Over the course of time, I will demonstrate how resilient design can be accomplished as well as show you how to create a path of resilience which provides both event-driven resilience as well as path-driven resilience. While this system will not end all your suffering, as suffering is part of the journey of life…it will provide you with an efficient, effective and sustainable set of tools that you can rely on to live your life in the pursuit of happiness with an eye towards our collective sustainability.

In Summary

Ø      Instead of trying to be anything you want to be, be everything you can be and know your strengths.

Ø      Resilience is designed over time through an inter-connected path rather than from disparate events in which we rise to the occasion, so to speak.

Ø      Our current change methodology emphasizes personal change as the answer to disparities between demand requirements and capability to meet those requirements.

Ø      Personal and organizational change efforts often do not work and even when they do, they cost too much, or work too slowly.

Ø      A shift in focus is being advocated with the CPR System to put efforts towards creating effective design rather than changing the person.

Ø      The current solution-sets, operational paradigms or schemas give advantage to certain types of gifted persons and disadvantage to the rest which leads to lower levels of sustainability across systems.

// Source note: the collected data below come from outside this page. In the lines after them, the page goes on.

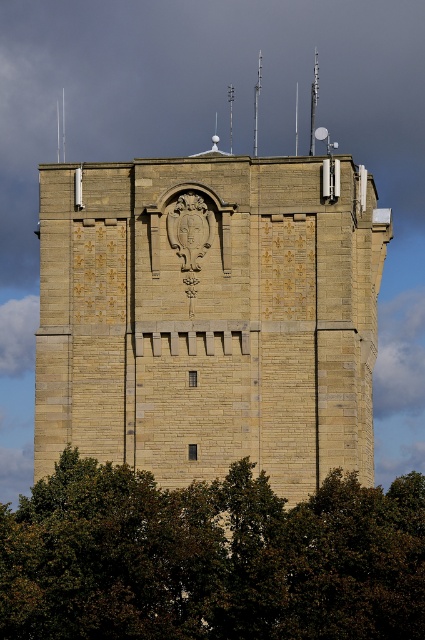 You are standing in front of the tower and want to take a photo of the green leafy tree at lower center. However, you notice the brown stone bell tower at center is blocking your view. Is the tree visible from your current position?

The brown stone bell tower at center is above the green leafy tree at lower center, so the tree is partially or fully obscured by the tower. Adjust your position to see the tree without obstruction.

You are an architect designing a new garden layout. You need to place a new statue that must be smaller than both the brown stone bell tower at center and the green leafy tree at lower center. Which object should you use as the reference for the maximum size of the statue?

The brown stone bell tower at center is bigger than the green leafy tree at lower center, so the statue should be smaller than the green leafy tree at lower center to ensure it is smaller than both.

You are standing at the base of the stone tower and looking up. You notice two points marked on the tower wall. The first point is located at coordinates point [329,200] and the second at point [175,524]. Which point appears closer to your eyes when viewed from your current position?

Point [329,200] is further to the camera than point [175,524], so the point [175,524] appears closer to your eyes. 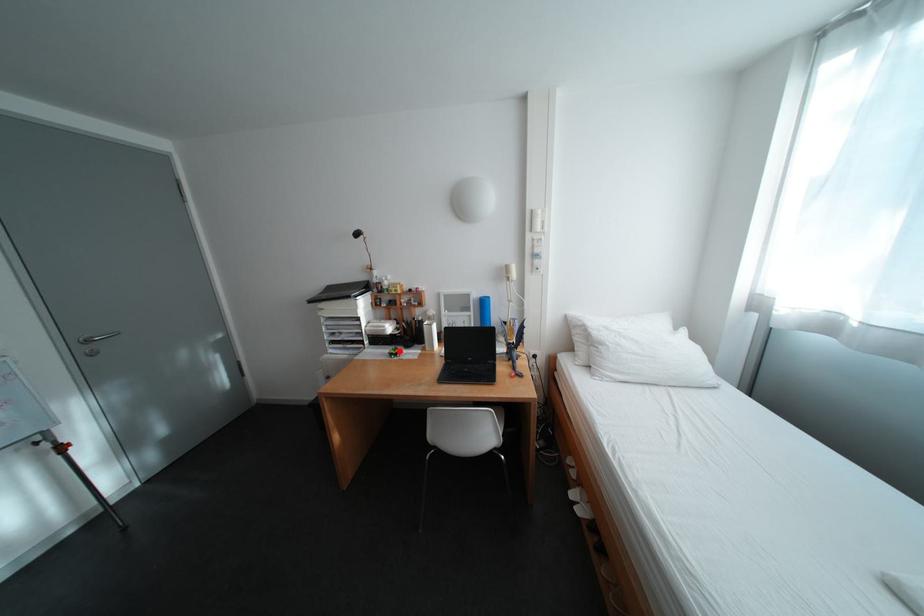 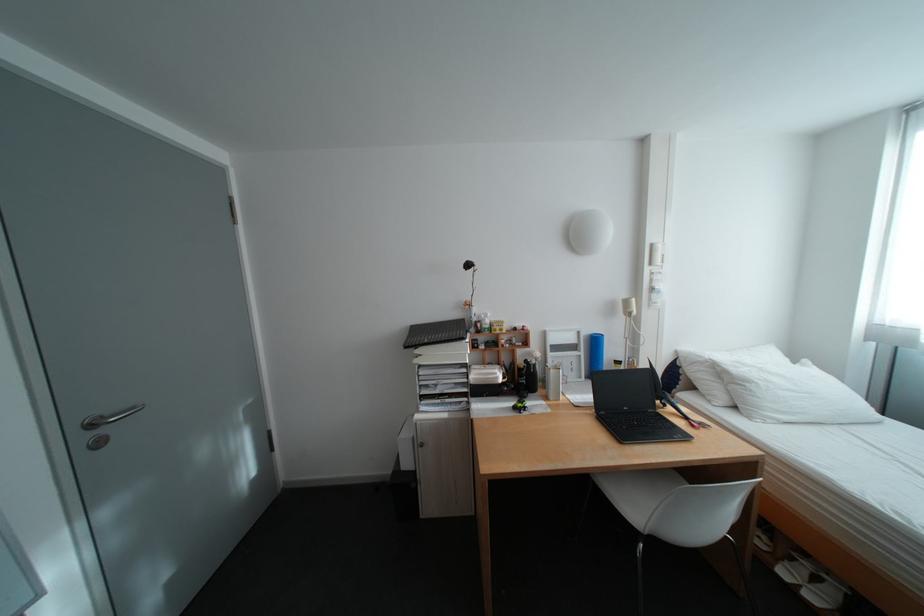 Locate, in the second image, the point that corresponds to the highlighted location in the first image.

(523, 403) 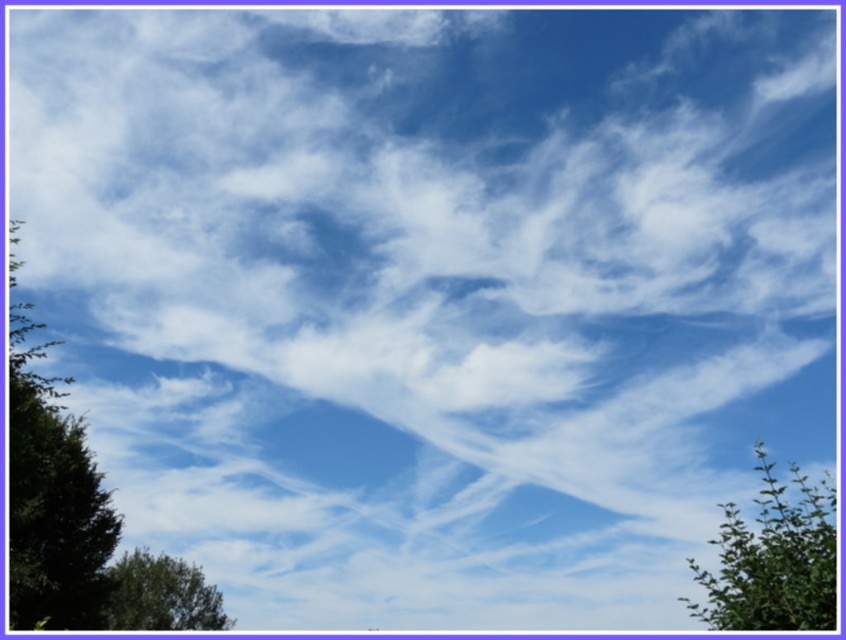 Does point (810, 611) lie behind point (169, 621)?

No, (810, 611) is closer to viewer.

Is point (806, 584) in front of point (125, 624)?

Yes, it is.

Does point (795, 518) come in front of point (165, 616)?

Yes, point (795, 518) is in front of point (165, 616).

Find the location of a particular element. This screenshot has height=640, width=846. green leafy tree at lower right is located at coordinates (773, 560).

Based on the photo, does green leafy tree at left have a lesser width compared to green leafy tree at lower right?

No, green leafy tree at left is not thinner than green leafy tree at lower right.

Measure the distance between point (92, 586) and camera.

A distance of 33.98 meters exists between point (92, 586) and camera.

Locate an element on the screen. Image resolution: width=846 pixels, height=640 pixels. green leafy tree at left is located at coordinates (51, 499).

This screenshot has width=846, height=640. Describe the element at coordinates (51, 499) in the screenshot. I see `green leafy tree at left` at that location.

Who is more distant from viewer, (89, 528) or (168, 566)?

The point (168, 566) is behind.

Identify the location of green leafy tree at left. This screenshot has height=640, width=846. (51, 499). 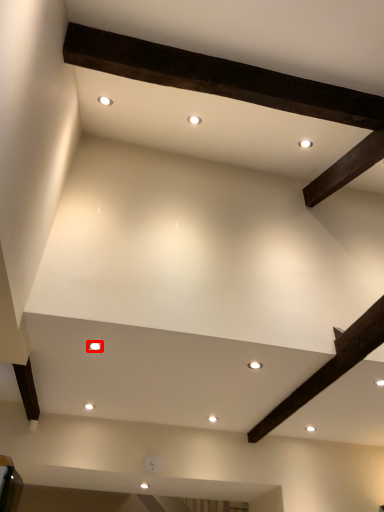 Question: In this image, where is lighting (annotated by the red box) located relative to lighting?

Choices:
 (A) left
 (B) right

Answer: (A)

Ø      The vast majority of our educational resources are devoted to building KSA’s that support the favored blank slate rule-set rather than educating people in learning about how to design systems and lives that actualize oneself and one’s gifts—those gifts contributing to the macro system sustainability or collective design which takes advantage of self-knowledge of our unique strengths.

Ø      We’re all suffering more than we have to as a result of holding flawed beliefs about the structure of reality.

Without a path of resilience, success often results from a lucky intersection, not an ability to respond out of design, and is like the shifting sands in a desert—here today and gone tomorrow in many cases.